Closed albert-de-montserrat closed 1 year ago

albert-de-montserrat commented 1 year ago

Is there any specific reason for converting integers to floats for the convert method corresponding to GeoUnits ?

I am asking because for the stress / strain / viscosity calculations the slowest part is by far the powers with float exponents, when in fact many times most of them are actual integers. Example:

using GeoParams; import GeoParams.fastpow
f, d,  A, FT, E, P, V, R, T, FE, TauII = tuple(rand(11)...)

function f1(f, r, d, p,  A, FT, E, P, V, R, T, FE, TauII, n)
    (fastpow(FT * TauII, n) *fastpow(f, r) * fastpow(d, p) * A * FT * exp((-E - P * V) / (R * T)) * inv(FE))
end
julia> @btime f1($(f, 1.0, d, 2.0,  A, FT, E, P, V, R, T, FE, TauII, 3.0)...)
  16.658 ns (0 allocations: 0 bytes)
0.009911001392750043

julia> @btime f1($(f, 1, d, 2,  A, FT, E, P, V, R, T, FE, TauII, 3)...)
  13.388 ns (0 allocations: 0 bytes)
0.009911001392750043

I would like to not force the conversion to floats in GeoUnits if possible, hopefully to scratch some performance gain here since computing the viscosity with diffusion and/or dislocation creep turns out to be one of the most expensive parts of the PT iterations.

boriskaus commented 1 year ago

I’m fine if you undo this automatic conversion

boriskaus commented 1 year ago

If this is the slowest part, should we perhaps precompute many of these factors?

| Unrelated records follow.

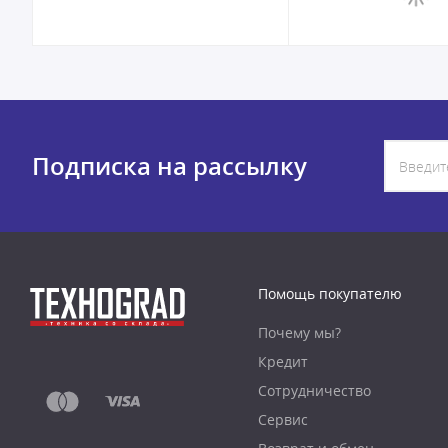
Подписка на рассылку
Помощь покупателю
Почему мы?
Кредит
Сотрудничество
Сервис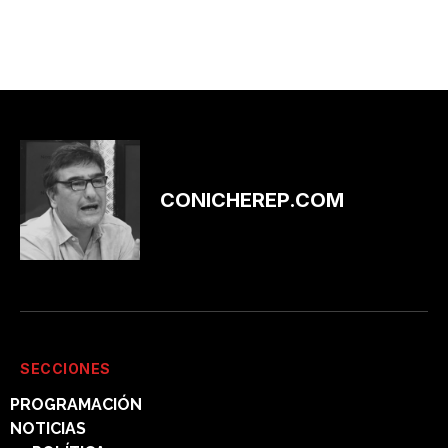
CONICHEREP.COM
SECCIONES
PROGRAMACIÓN
NOTICIAS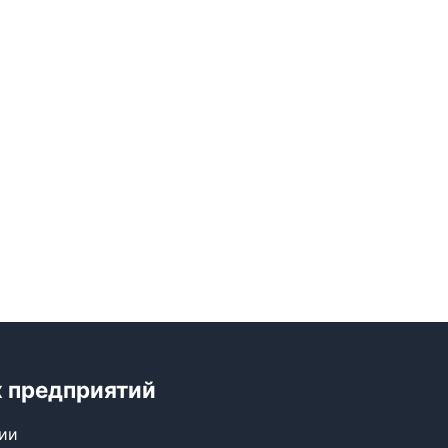
 предприятий
сии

Grain size will rarely be set as spatially variable so one could precompute that. Same with many of the parameters in the thermal part

albert-de-montserrat commented 1 year ago

Pre-computing fastpow(f, r) and fastpow(d, p) would certainly help a lot, by doing that f1 goes down to about 6 ns, as long as n is an integer.

boriskaus commented 1 year ago

the issue is to find a way to tell the code when to precompute vs. when to do the full computation.

albert-de-montserrat commented 1 year ago

A somehow less intrusive change, which seems to perform almost as well as precomputing those factors, is adding a couple of checks:

function f2(f, r, d, p,  A, FT, E, P, V, R, T, FE, TauII, n)
    fr = if iszero(r)
        1.0
    elseif isone(r)
        f
    else
        fastpow(f, r)
    end
    dp = if iszero(p)
        1.0
    elseif isone(p)
        d
    else
        fastpow(d, p)
    end
    (fastpow(FT * TauII, n) * fr * dp * A * FT * exp((-E - P * V) / (R * T)) * inv(FE))
end
In [9]: @btime f1($(f, 1.0, d, 0.0,  A, FT, E, P, V, R, T, FE, TauII, 3.0)...)
  19.038 ns (0 allocations: 0 bytes)
0.0007530828398154311

In [10]: @btime f2($(f, 1.0, d, 0.0,  A, FT, E, P, V, R, T, FE, TauII, 3.0)...)        
  14.300 ns (0 allocations: 0 bytes)
0.0007530828398154311

The boost of pre-computing inv(R * T) seems minimal, in particular when n isa AbstractFloat), so I will leave this part as it is now.